The thorny topic of gun regulation roars back to life in Austin, today, as a state legislative committee tackles the idea of so-called Red Flag laws, Newsradio 1200 WOAI reports.
The laws, which are in place in other states, give families, lawyers or police the ability to go to a judge and ask for the removal of someone's firearms over worries they may commit violence.
It's not a permanent ban. Those guns would be seized for a period of time.
Ed Scruggs with the group Texas Gun Sense says Red Flag laws have potential to stop another mass shooting.
"Depending on how the law is written, this gives law enforcement and family members an additional tool to prevent tragedy."
He's testifying, today, before the Texas Senate Select Committee on Violence in Schools & School Security.
It's an issue that's been brought up before several other committees in the wake of the Santa Fe School shooting that ended with ten people dead and 13 other injured.
The biggest concern, so far, has been over due process. Scruggs says that's an important part.
"In other states, no action is taken against a person showing signs of violence with a hearing before a judge," he explains. "In every one of those cases, the person affected by the ruling has the right for a hearing in order to get their guns back, so there is due process, and it's not unlike what we have in domestic abuse cases."

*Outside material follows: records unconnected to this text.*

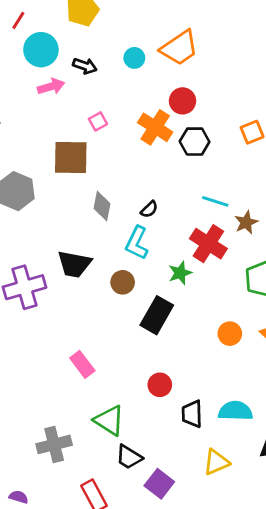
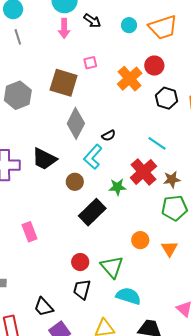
pink arrow: (51, 87) -> (64, 28), turned 90
black hexagon: (195, 142) -> (166, 98), moved
gray diamond: (102, 206) -> (76, 123), size x1.4
brown star: (246, 222) -> (172, 179), moved
black trapezoid: (192, 414) -> (82, 289), moved
green triangle: (109, 420) -> (112, 267), moved

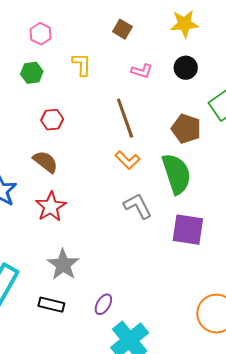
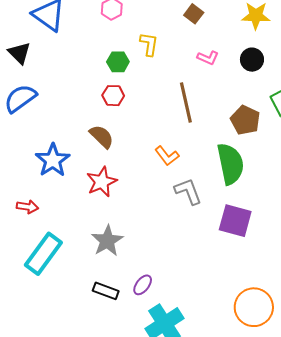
green hexagon: (32, 73) -> (118, 62), moved
orange L-shape: (127, 160) -> (167, 156), moved
black rectangle: (51, 305) -> (106, 291), moved

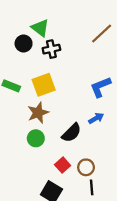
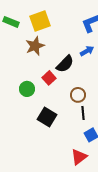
green circle: (36, 138) -> (27, 89), moved
red square: (63, 165) -> (49, 78), moved

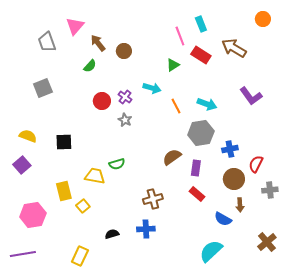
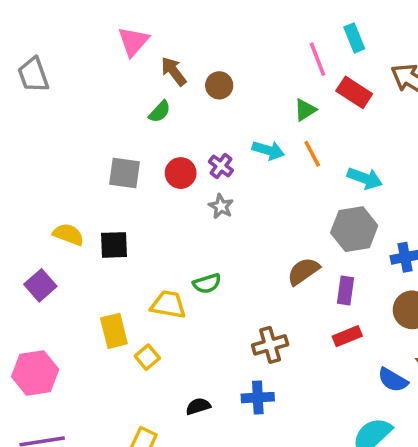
gray trapezoid: (47, 42) -> (33, 75), moved
gray square: (43, 88) -> (125, 173), moved, turned 30
orange line: (176, 106) -> (312, 154), moved
yellow semicircle: (28, 136) -> (68, 234), moved
red rectangle: (197, 194) -> (347, 336), turned -63
pink hexagon: (33, 215) -> (35, 373), moved

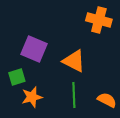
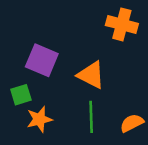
orange semicircle: (107, 100) -> (132, 123), turned -54

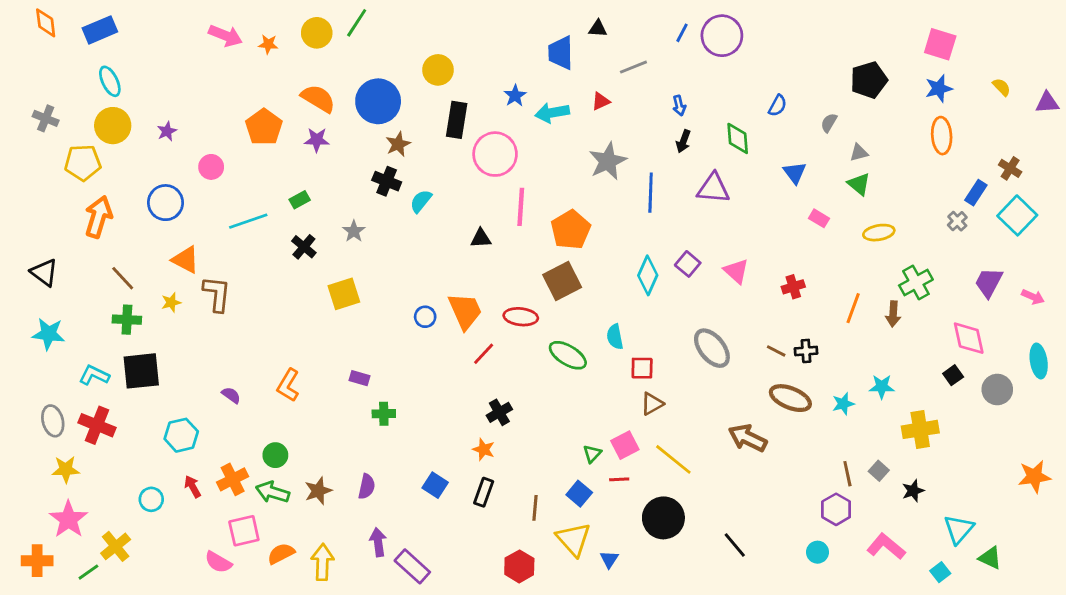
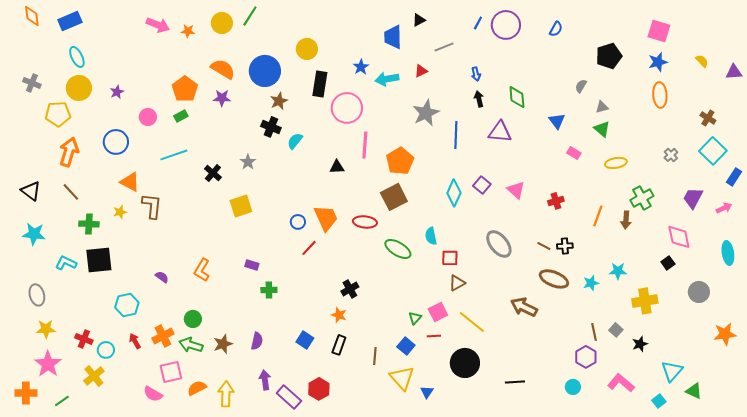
black triangle: (598, 29) -> (419, 20), turned -32
blue semicircle: (778, 106) -> (556, 29), moved
black arrow: (683, 141) -> (479, 99), turned 147
blue rectangle: (976, 193) -> (734, 177), moved
green rectangle: (300, 200) -> (181, 116), moved
brown line: (123, 278) -> (71, 192), moved
pink arrow: (1033, 297) -> (724, 208), turned -49
red line: (484, 354) -> (309, 248), moved
gray circle: (997, 389) -> (699, 292), moved
red cross: (97, 425) -> (84, 339), moved, size x0.7
black line: (735, 545) -> (515, 382), turned -54
yellow cross: (116, 546) -> (94, 376), moved
red hexagon: (519, 566) -> (319, 389), moved

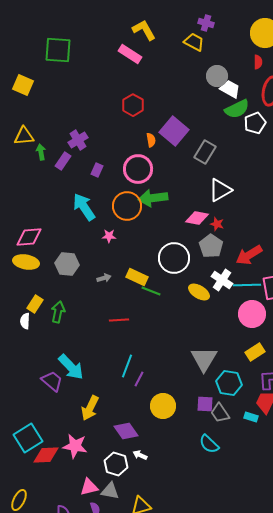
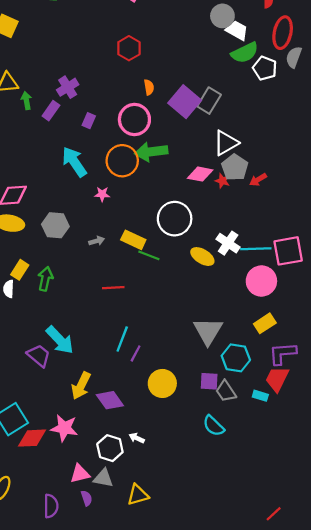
white pentagon: (255, 123) -> (265, 68), turned -30
purple square: (174, 131) -> (185, 102), moved
gray pentagon: (211, 246) -> (235, 167), moved
red arrow: (249, 255) -> (258, 180), moved, size x0.6
purple diamond: (126, 431) -> (110, 400), moved

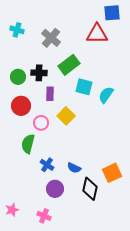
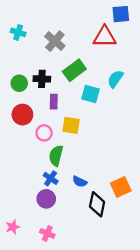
cyan semicircle: (106, 95) -> (115, 79), moved
yellow square: (66, 116) -> (71, 125), turned -36
green semicircle: (28, 144) -> (56, 156), moved
purple circle: (55, 189) -> (46, 199), moved

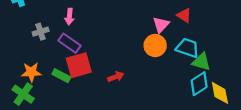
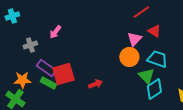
pink arrow: (69, 17) -> (55, 32), turned 32
purple rectangle: (69, 43) -> (46, 68), moved
green triangle: (201, 62) -> (146, 76), moved, turned 30
cyan diamond: (199, 84) -> (154, 89), moved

And that's where gun rights groups show there are already laws on the books to keep guns out of the hands of people who may commit violence.

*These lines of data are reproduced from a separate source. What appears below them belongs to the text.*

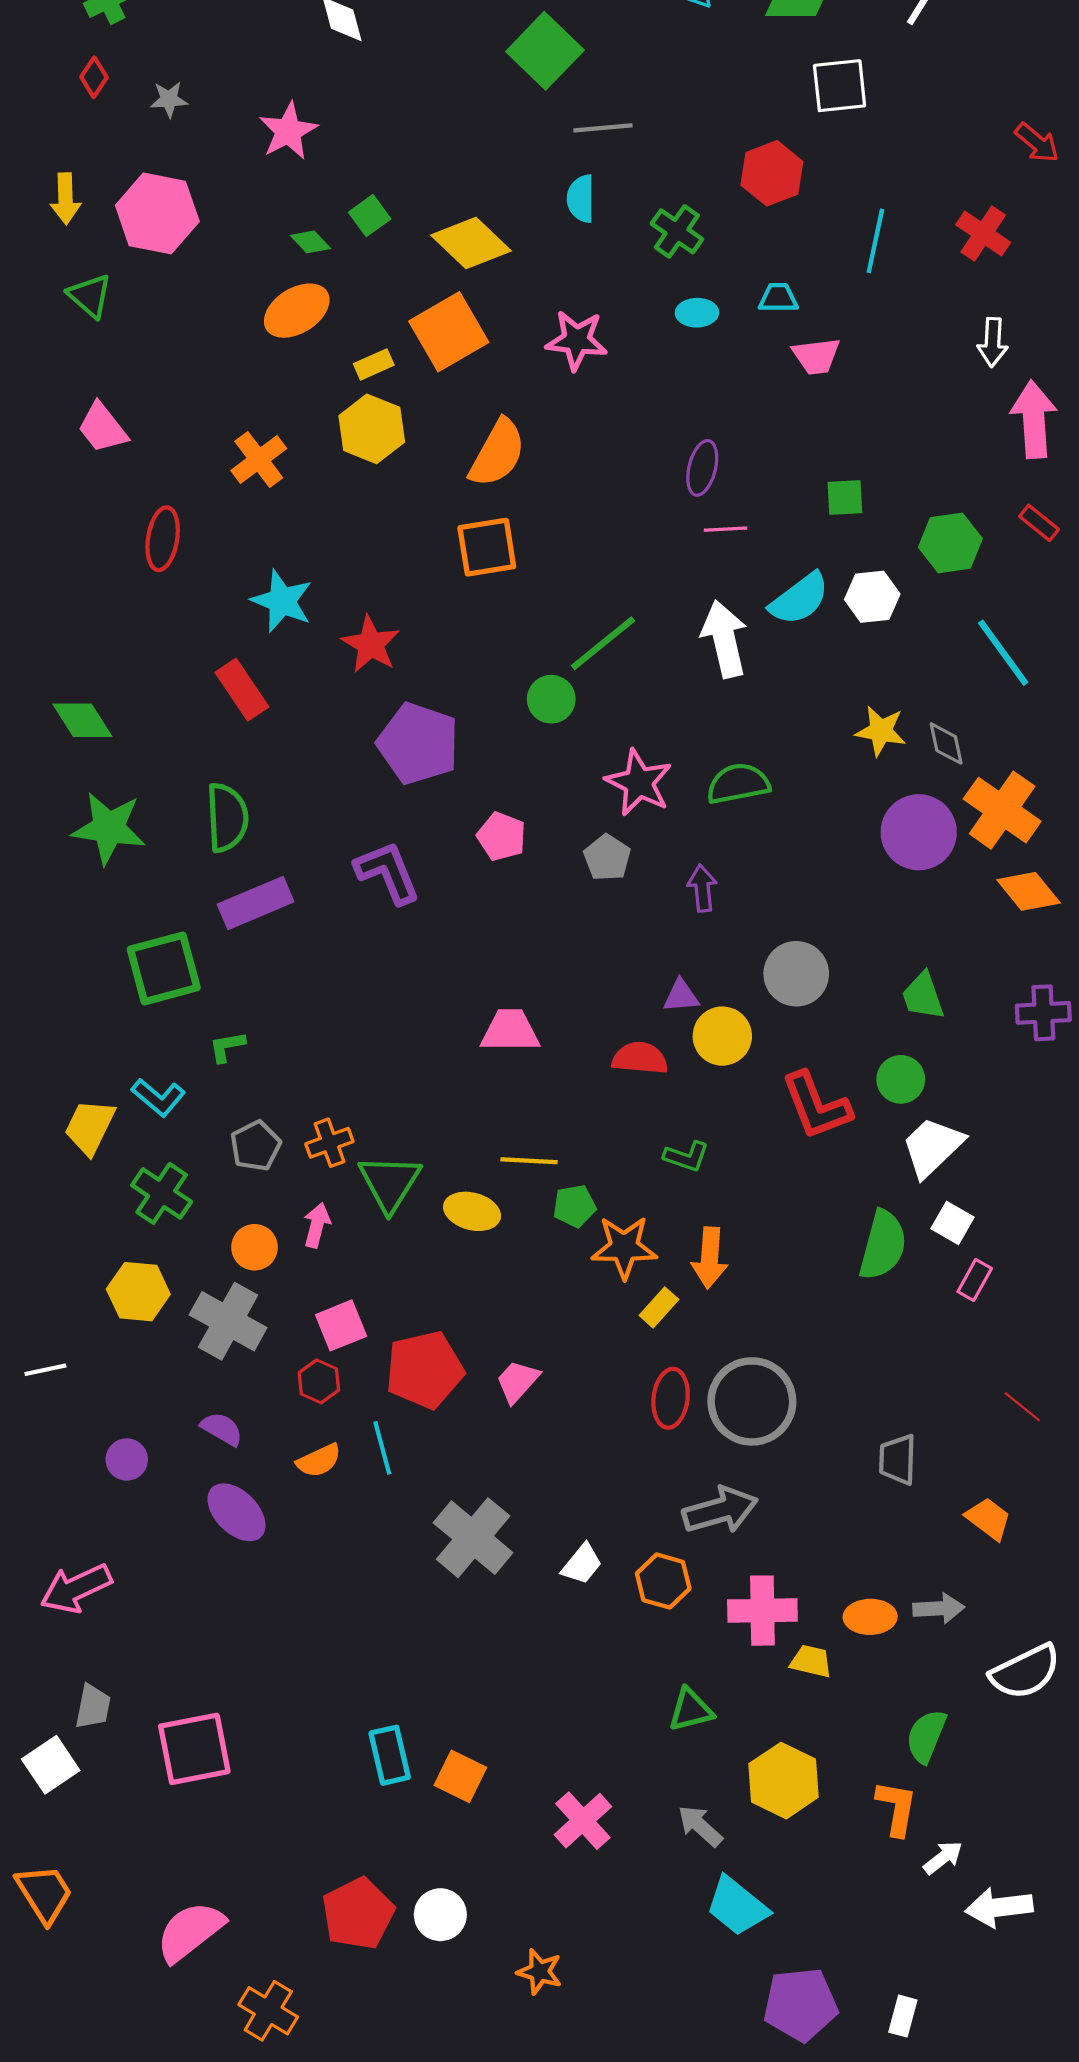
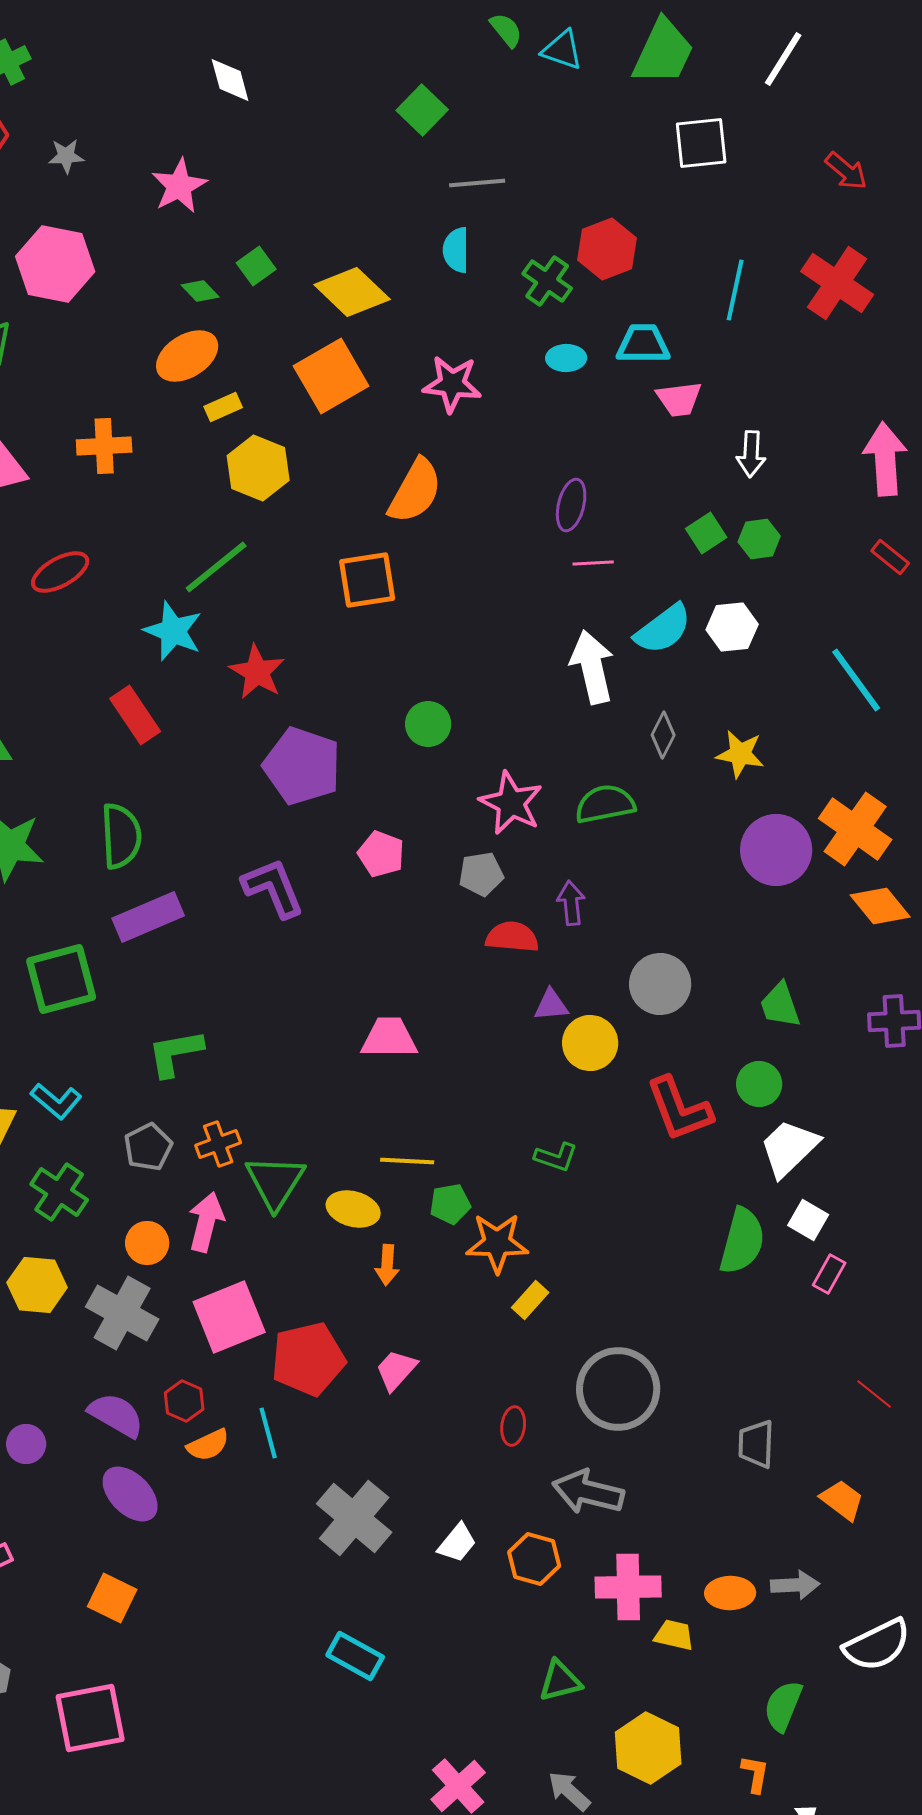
green square: (545, 51) -> (422, 110), size x0.7
red arrow: (1037, 143) -> (846, 171), moved
red hexagon: (772, 173) -> (607, 249), moved
red cross: (983, 233) -> (837, 283), size x1.4
cyan trapezoid: (778, 298) -> (643, 344), size x1.4
white arrow: (993, 342) -> (751, 454), moved
yellow rectangle: (374, 364) -> (223, 407), moved
orange semicircle: (497, 453) -> (415, 491), moved
orange cross: (259, 459) -> (104, 446), moved, turned 34
green square: (845, 497) -> (706, 533), turned -30
red ellipse: (163, 539) -> (60, 572), turned 52
green hexagon: (950, 543) -> (759, 539), moved, size x0.7
green line: (603, 643) -> (216, 567), moved
gray diamond: (946, 744) -> (663, 735), moved, turned 39
gray pentagon: (607, 858) -> (481, 874), turned 30
green L-shape: (227, 1047) -> (175, 1053), moved, size x1.6
red semicircle: (640, 1058) -> (512, 937), moved
pink arrow: (317, 1225) -> (206, 1222), size x1.4
orange arrow: (710, 1258) -> (387, 1265), moved, size x0.7
pink square: (341, 1325) -> (229, 1317), size x1.5
red hexagon: (319, 1381) -> (184, 1401), moved
red ellipse: (671, 1398) -> (513, 1426), moved, size x0.7
purple semicircle: (222, 1429) -> (116, 1415), size x1.4
gray arrow: (720, 1510) -> (588, 1492), turned -150
cyan rectangle: (390, 1755) -> (355, 1656), moved, turned -48
orange square: (460, 1776) -> (112, 1598), moved
orange L-shape: (897, 1808) -> (755, 1774), size x0.7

Alice Tripp, legislative director of the Texas State Rifle Association, says in every type of protective order, there is a tool for police to pick up firearms.

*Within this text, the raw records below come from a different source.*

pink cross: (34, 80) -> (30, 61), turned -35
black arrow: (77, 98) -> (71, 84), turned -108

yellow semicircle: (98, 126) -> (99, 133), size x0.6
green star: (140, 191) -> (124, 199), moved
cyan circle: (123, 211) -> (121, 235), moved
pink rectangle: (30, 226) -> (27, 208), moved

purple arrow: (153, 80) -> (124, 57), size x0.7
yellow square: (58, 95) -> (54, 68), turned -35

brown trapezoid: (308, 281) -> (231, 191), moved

"There is no tool in law missing that would, in any way, impact public safety."
One of her major concerns is that, to get a hearing before a judge, there would only need to be concern about violence, not a diagnosis from a doctor, creating a "he said she said" type of debate that puts normal guns owners at risk of losing their Second Amendment rights.
Today's hearing, like others on school safety, are merely for gathering information. No bills are passed during the interim session.
Tripp says those who want a Red Flag law are merely playing politics."If somebody wants to create something and pass something, it would be for political reasons, not because something is missing that impacts public safety."